Scale-up and efficiency as a function of cells per processor

Running efficiency

Efficiency is defined as the scale-up divided by the number of processors used in the calculation. Scale-up and efficiency as a function of cells/core is shown in the preceding figure. In this figure, the cells per core are on the horizontal axis. The blue diamond-based line shows scale-up as a function of mesh cells per processor. The vertical axis for scale-up is on the left-hand side of the graph as indicated by the lower blue arrow. The orange circle-based line shows efficiency as a function of mesh cells per core. The vertical axis for efficiency is shown on the right side of the graph and is indicated by the upper orange arrow.

The running efficiency and scale-up equation.

Running efficiency and scale-up equation

For similar case types, running with similar solver settings, a plot like the one in this figure can help you choose the desired efficiency and number of cores running for a given case.

Efficiency remains at about 100% between approximately 200,000 mesh cells per core and 100,000 mesh cells per core. Efficiency starts to fall off at about 50,000 mesh cells per core. An efficiency of at least 80% is maintained until 20,000 mesh cells per core, for this case. Decreasing mesh cells per core leads to decreased efficiency because the total computational effort per core is reduced. The inefficiencies that show up at higher core counts come from a variety of sources and are caused by “serial” work. Serial work is the work that cannot be effectively parallelized. Serial work comes from solver inefficiencies, I/O inefficiencies, unequal domain decomposition, additional physical modeling such as radiative effects, additional user-defined functions, and eventually, from the network as core count continues to increase.

Turn-around time and cost

Plots of scale-up and efficiency offer an understanding about how a case or application scales. However, what matters most HPC users is case turn-around time and cost. A plot of turn-around time versus CPU cost for this case is shown in the following figure. As the number of cores increases, the inefficiency also increases, which leads to increased costs.

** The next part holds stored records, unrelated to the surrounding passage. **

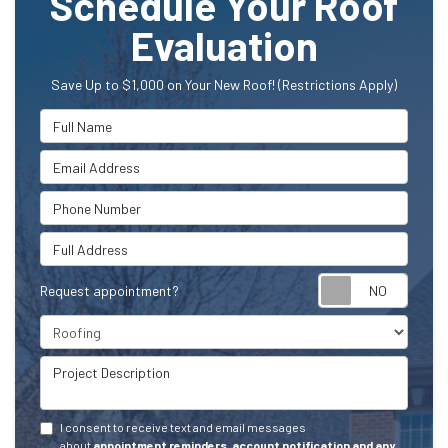
Schedule Your Roof
Evaluation
Save Up to $1,000 on Your New Roof! (Restrictions Apply)
Full Name
Email Address
Phone Number
Full Address
Request appointment?
Project Type
Project Description
I consent to receive text and email messages
about
appointment reminders, account notification and any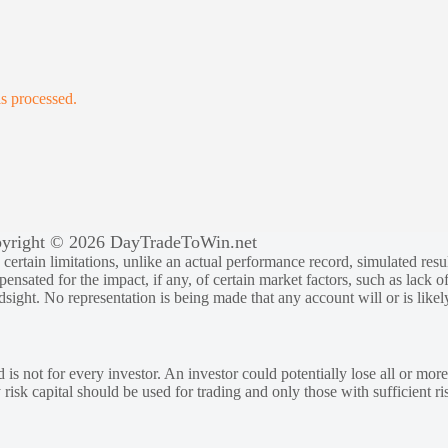
s processed.
yright © 2026 DayTradeToWin.net
rtain limitations, unlike an actual performance record, simulated result
sated for the impact, if any, of certain market factors, such as lack of
ndsight. No representation is being made that any account will or is likely
 is not for every investor. An investor could potentially lose all or more
y risk capital should be used for trading and only those with sufficient ri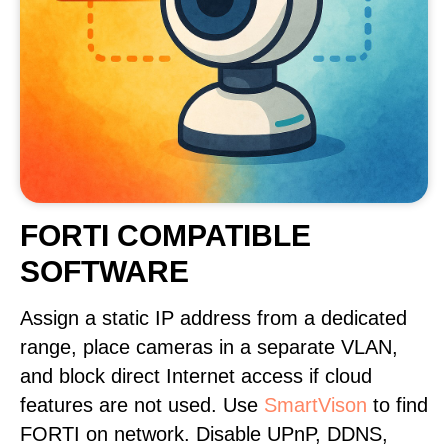
FORTI COMPATIBLE
SOFTWARE
Assign a static IP address from a dedicated
range, place cameras in a separate VLAN,
and block direct Internet access if cloud
features are not used. Use
SmartVison
to find
FORTI on network. Disable UPnP, DDNS,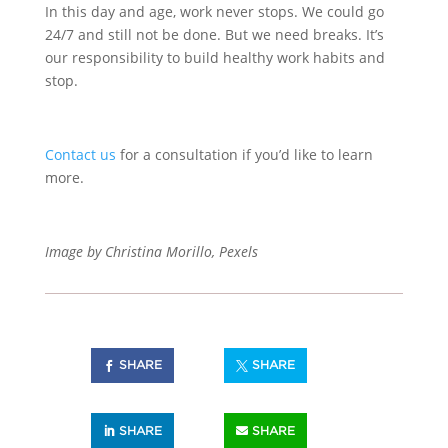
In this day and age, work never stops. We could go
24/7 and still not be done. But we need breaks. It’s
our responsibility to build healthy work habits and
stop.
Contact us
for a consultation if you’d like to learn
more.
Image by Christina Morillo, Pexels
SHARE
SHARE
SHARE
SHARE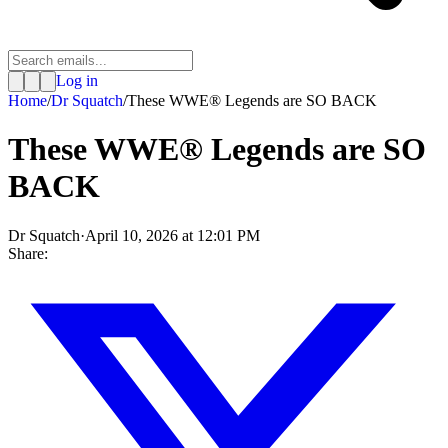
Log in
Home
/
Dr Squatch
/
These WWE® Legends are SO BACK
These WWE® Legends are SO
BACK
Dr Squatch
·
April 10, 2026 at 12:01 PM
Share: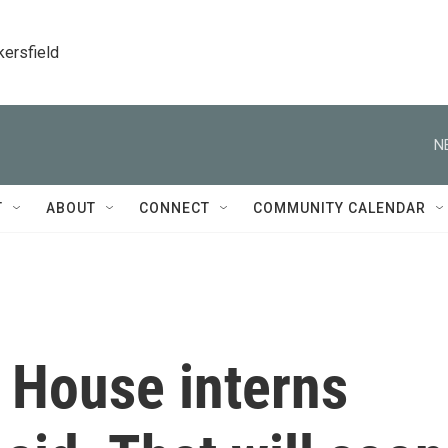
kersfield
N
T
ABOUT
CONNECT
COMMUNITY CALENDAR
 House interns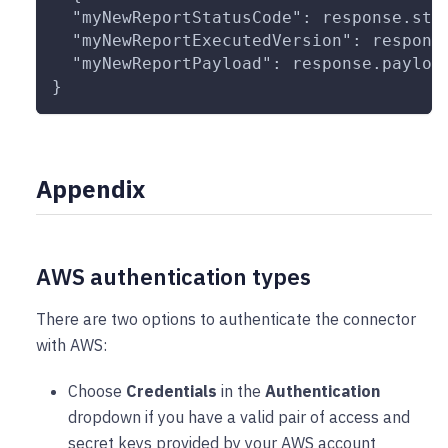
  "myNewReportStatusCode": response.sta
  "myNewReportExecutedVersion": respons
  "myNewReportPayload": response.payloa
}
Appendix
AWS authentication types
There are two options to authenticate the connector
with AWS:
Choose
Credentials
in the
Authentication
dropdown if you have a valid pair of access and
secret keys provided by your AWS account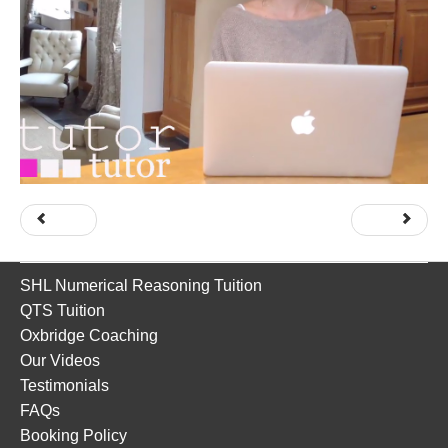
Prev
Next
SHL Numerical Reasoning Tuition
QTS Tuition
Oxbridge Coaching
Our Videos
Testimonials
FAQs
Booking Policy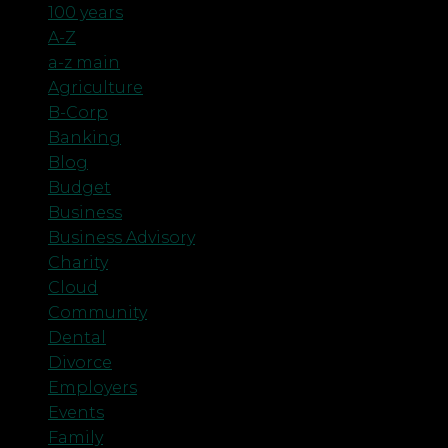
100 years
A-Z
a-z main
Agriculture
B-Corp
Banking
Blog
Budget
Business
Business Advisory
Charity
Cloud
Community
Dental
Divorce
Employers
Events
Family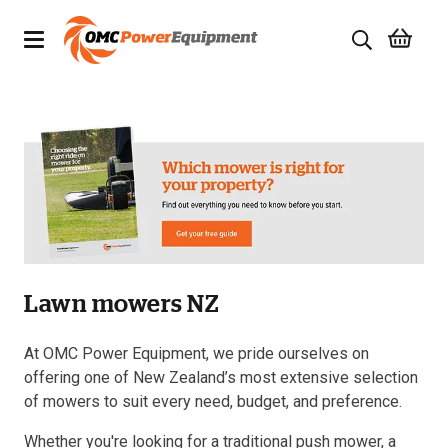
Products
Brands
Specials
Quality Used Equipment
Lawn mowers NZ
Servicing
Civil Equipment
At OMC Power Equipment, we pride ourselves on
offering one of New Zealand’s most extensive selection
Mowing Equipment
of mowers to suit every need, budget, and preference.
Whether you're looking for a traditional push mower, a
Generators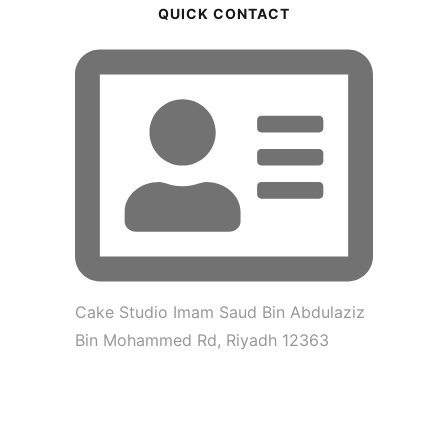
QUICK CONTACT
Cake Studio Imam Saud Bin Abdulaziz
Bin Mohammed Rd, Riyadh 12363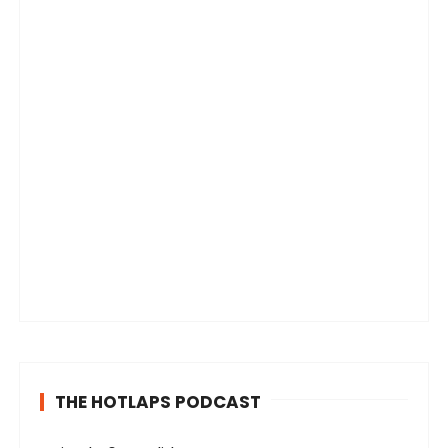
THE HOTLAPS PODCAST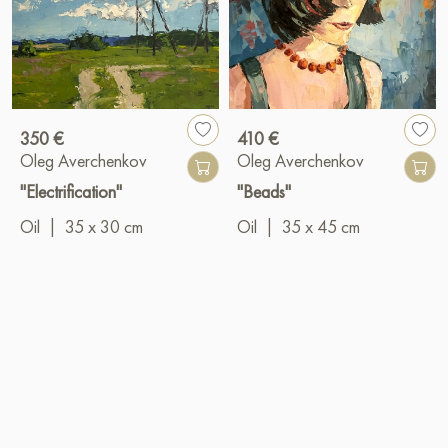
350 €
410 €
Oleg Averchenkov
Oleg Averchenkov
"Electrification"
"Beads"
Oil
|
35 x 30 cm
Oil
|
35 x 45 cm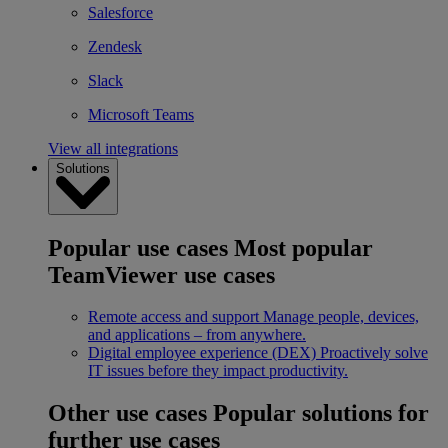
Salesforce
Zendesk
Slack
Microsoft Teams
View all integrations
Solutions
Popular use cases
Most popular
TeamViewer use cases
Remote access and support
Manage people, devices,
and applications – from anywhere.
Digital employee experience (DEX)
Proactively solve
IT issues before they impact productivity.
Other use cases
Popular solutions for
further use cases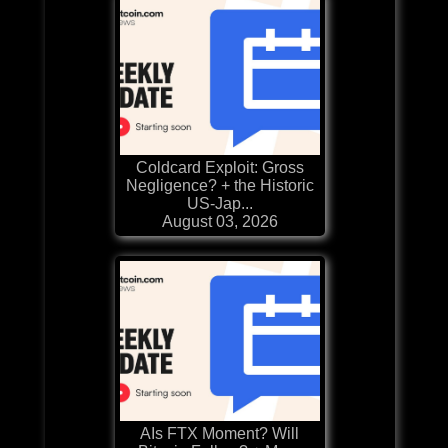
Coldcard Exploit: Gross
Negligence? + the Historic
US-Jap...
August 03, 2026
AIs FTX Moment? Will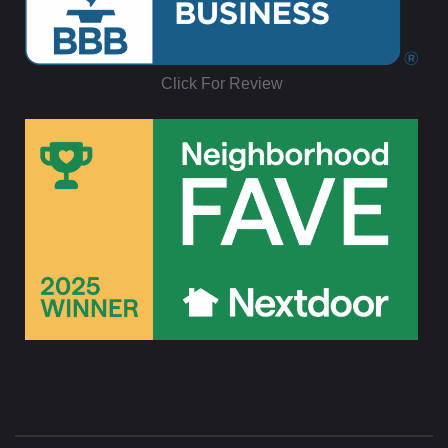
Click For Review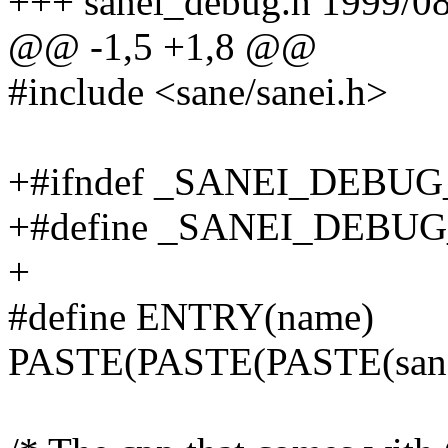
+++ sanei_debug.h 1999/08
@@ -1,5 +1,8 @@
#include <sane/sanei.h>
+#ifndef _SANEI_DEBU
+#define _SANEI_DEBU
+
#define ENTRY(name)
PASTE(PASTE(PASTE(sa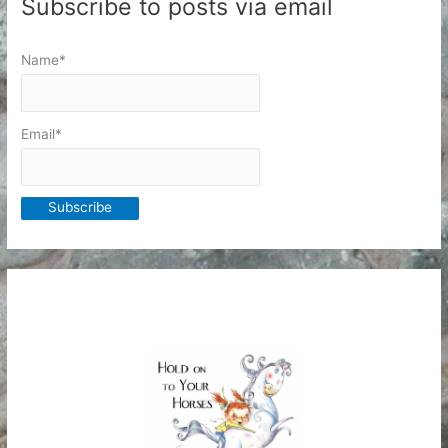
Subscribe to posts via email
Name*
Email*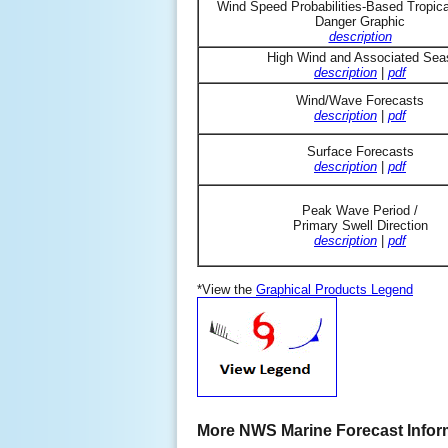
Wind Speed Probabilities-Based Tropic
Danger Graphic
description
High Wind and Associated Sea
description
|
pdf
Wind/Wave Forecasts
description
|
pdf
Surface Forecasts
description
|
pdf
Peak Wave Period /
Primary Swell Direction
description
|
pdf
*View the
Graphical Products Legend
More NWS Marine Forecast Infor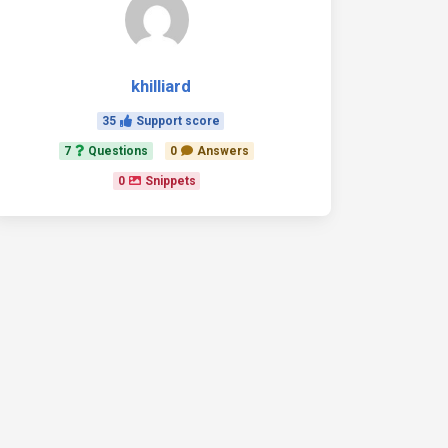
khilliard
35
Support score
7
Questions
0
Answers
0
Snippets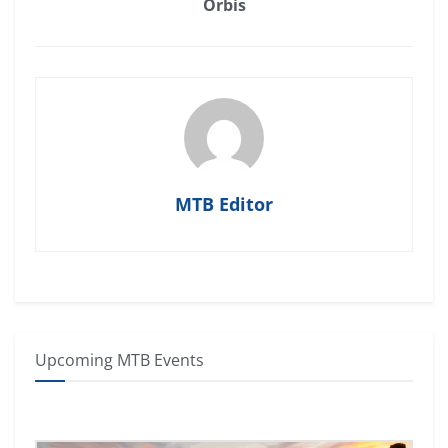
Orbis
MTB Editor
Upcoming MTB Events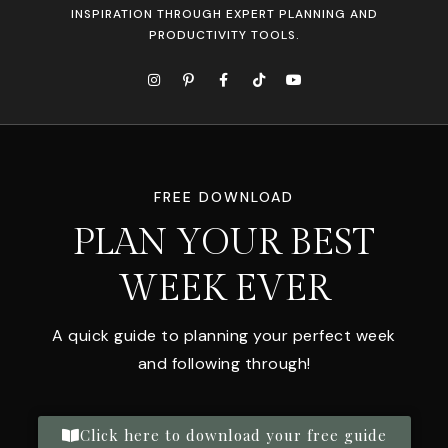
INSPIRATION THROUGH EXPERT PLANNING AND
PRODUCTIVITY TOOLS.
FREE DOWNLOAD
PLAN YOUR BEST
WEEK EVER
A quick guide to planning your perfect week
and following through!
Click here to download your free guide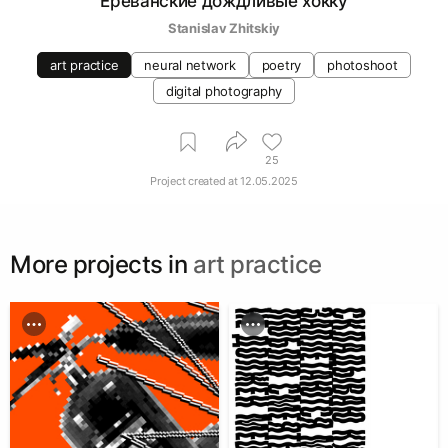
Ереванские дождливые хокку
Stanislav Zhitskiy
art practice
neural network
poetry
photoshoot
digital photography
25
Project created at
12.05.2025
More projects in
art practice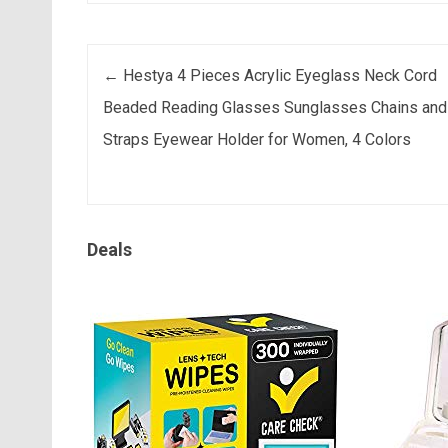
Post navigation
←
Hestya 4 Pieces Acrylic Eyeglass Neck Cord
Beaded Reading Glasses Sunglasses Chains and
Straps Eyewear Holder for Women, 4 Colors
Deals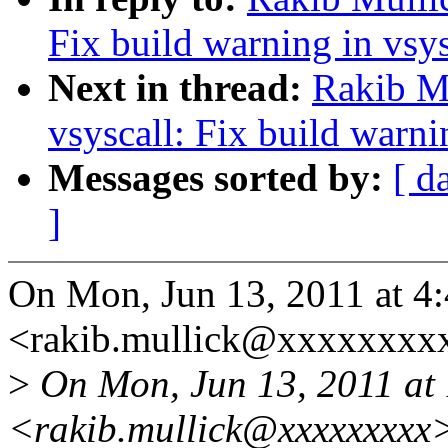
Fix build warning in vsy
Next in thread:
Rakib M
vsyscall: Fix build warni
Messages sorted by:
[ d
]
On Mon, Jun 13, 2011 at 4
<rakib.mullick@xxxxxxxxx
>
On Mon, Jun 13, 2011 at 
<rakib.mullick@xxxxxxxxx>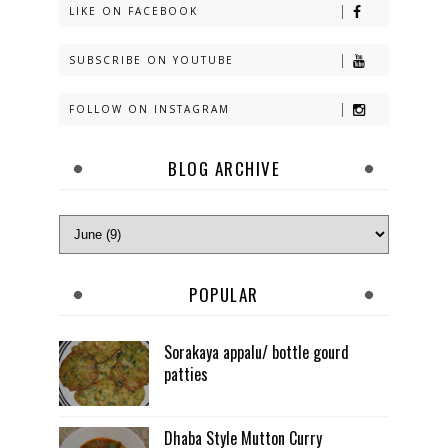
LIKE ON FACEBOOK
SUBSCRIBE ON YOUTUBE
FOLLOW ON INSTAGRAM
BLOG ARCHIVE
POPULAR
Sorakaya appalu/ bottle gourd
patties
Dhaba Style Mutton Curry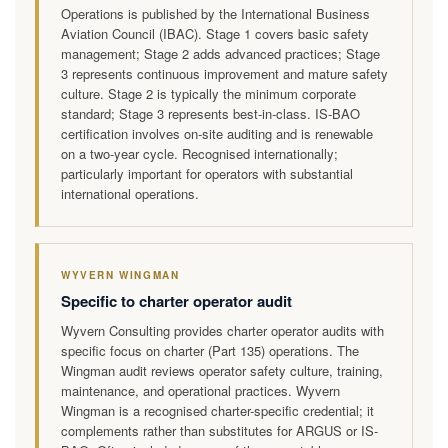
Operations is published by the International Business
Aviation Council (IBAC). Stage 1 covers basic safety
management; Stage 2 adds advanced practices; Stage
3 represents continuous improvement and mature safety
culture. Stage 2 is typically the minimum corporate
standard; Stage 3 represents best-in-class. IS-BAO
certification involves on-site auditing and is renewable
on a two-year cycle. Recognised internationally;
particularly important for operators with substantial
international operations.
WYVERN WINGMAN
Specific to charter operator audit
Wyvern Consulting provides charter operator audits with
specific focus on charter (Part 135) operations. The
Wingman audit reviews operator safety culture, training,
maintenance, and operational practices. Wyvern
Wingman is a recognised charter-specific credential; it
complements rather than substitutes for ARGUS or IS-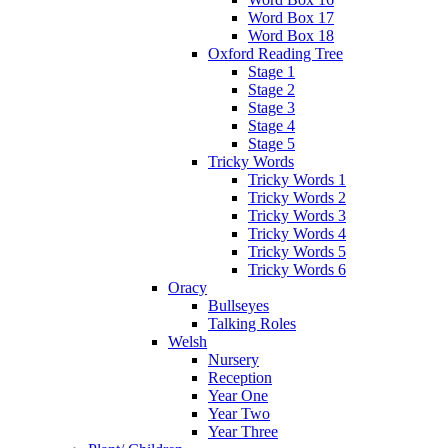
Word Box 17
Word Box 18
Oxford Reading Tree
Stage 1
Stage 2
Stage 3
Stage 4
Stage 5
Tricky Words
Tricky Words 1
Tricky Words 2
Tricky Words 3
Tricky Words 4
Tricky Words 5
Tricky Words 6
Oracy
Bullseyes
Talking Roles
Welsh
Nursery
Reception
Year One
Year Two
Year Three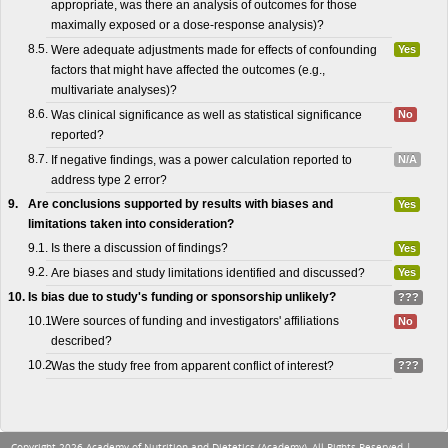
appropriate, was there an analysis of outcomes for those
maximally exposed or a dose-response analysis)?
8.5.
Were adequate adjustments made for effects of confounding
Yes
factors that might have affected the outcomes (e.g.,
multivariate analyses)?
8.6.
Was clinical significance as well as statistical significance
No
reported?
8.7.
If negative findings, was a power calculation reported to
N/A
address type 2 error?
9.
Are conclusions supported by results with biases and
Yes
limitations taken into consideration?
9.1.
Is there a discussion of findings?
Yes
9.2.
Are biases and study limitations identified and discussed?
Yes
10.
Is bias due to study's funding or sponsorship unlikely?
???
10.1.
Were sources of funding and investigators' affiliations
No
described?
10.2.
Was the study free from apparent conflict of interest?
???
Copyright 2026 Academy of Nutrition and Dietetics (Academy), All Rights Reserved |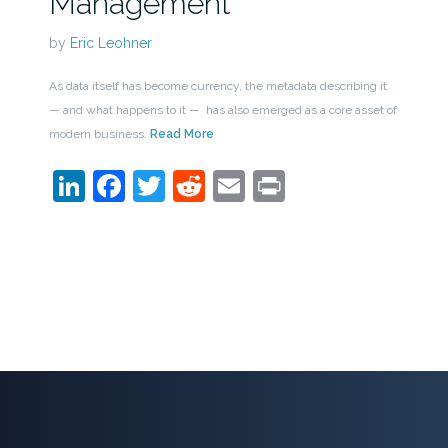
Management
by
Eric Leohner
As data itself has become currency, the metadata describing it
— and what happens to it — has also emerged as a core asset of
modern business.
Read More
LinkedIn
Facebook
Twitter
Reddit
Email
Print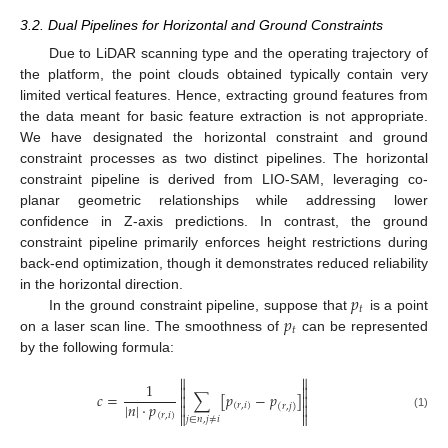
3.2. Dual Pipelines for Horizontal and Ground Constraints
Due to LiDAR scanning type and the operating trajectory of
the platform, the point clouds obtained typically contain very
limited vertical features. Hence, extracting ground features from
the data meant for basic feature extraction is not appropriate.
We have designated the horizontal constraint and ground
constraint processes as two distinct pipelines. The horizontal
constraint pipeline is derived from LIO-SAM, leveraging co-
planar geometric relationships while addressing lower
confidence in Z-axis predictions. In contrast, the ground
constraint pipeline primarily enforces height restrictions during
back-end optimization, though it demonstrates reduced reliability
𝑝
in the horizontal direction.
𝑡
𝑝
In the ground constraint pipeline, suppose that
is a point
𝑡
on a laser scan line. The smoothness of
can be represented
by the following formula:


1


𝑐
=
∑
[
𝑝
−
𝑝
]


|
𝑛
|
·
𝑝


(
𝑟
,
𝑖
)
(
𝑟
,
𝑗
)


(
𝑟
,
𝑖
)
(1)
𝑗
∈
𝑛
,
𝑗
≠
𝑖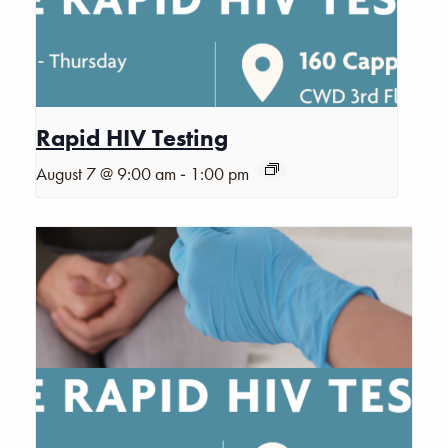
Rapid HIV Testing
-
August 7 @ 9:00 am
1:00 pm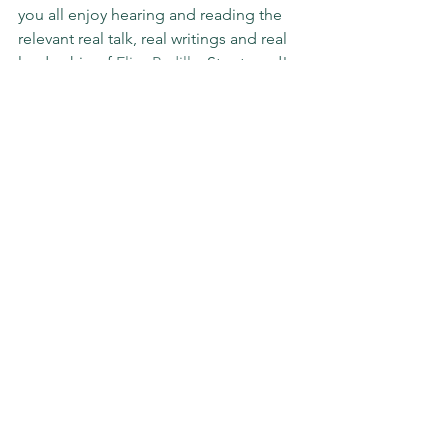
you all enjoy hearing and reading the 
relevant real talk, real writings and real 
leadership of 
Elisa Padilla
. Stay tuned!
#sundaystories
#THIS
#THAT
#leadership
#podcast
#writer
#storyteller
#storytelling
#payitforward
#pavetheway
#impact
#slgimpact
Sunday Stories
See All
Recent Posts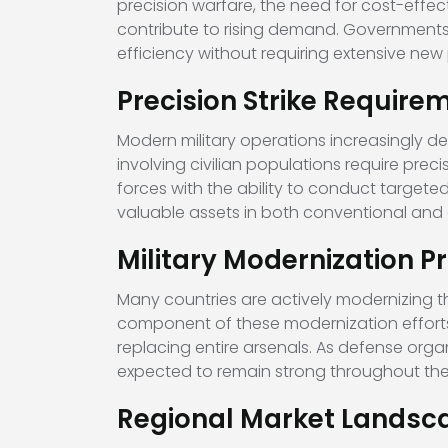
precision warfare, the need for cost-effec
contribute to rising demand. Governments
efficiency without requiring extensive n
Precision Strike Require
Modern military operations increasingly de
involving civilian populations require pr
forces with the ability to conduct targeted
valuable assets in both conventional and
Military Modernization 
Many countries are actively modernizing t
component of these modernization efforts
replacing entire arsenals. As defense orga
expected to remain strong throughout t
Regional Market Landsc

A graph demonstrating cost for per run based on on-demand pricing for the c5n.18xlarge instance as a function of turn-around time.

Cost for per run based on on-demand pricing for the c5n.18xlarge instance as a function of turn-around time

In the preceding figure, the turn-around time is shown on the horizontal axis. The cost is shown on the vertical axis. The price is based on the “on-demand” price of a c5n.18xlarge for 1000 iterations, and only includes the computational costs. Small costs are also incurred for data storage. Minimum cost was obtained at approximately 50,000 cells per core or more. As the efficiency is 100% over a range of core counts, the price is the same regardless of the number of cores. Many users choose a cell count per core to achieve the lowest possible cost.

As core count goes up, inefficiencies start to show up, but turn-around time continues to drop. When a fast turn-around is needed, users may choose a large number of cores to accelerate the time to solution. For this case, a turn-around time of about five minutes can be obtained by running on about 20,000 cells per core. When considering total cost, the inclusion of license costs may make the fastest run the cheapest run.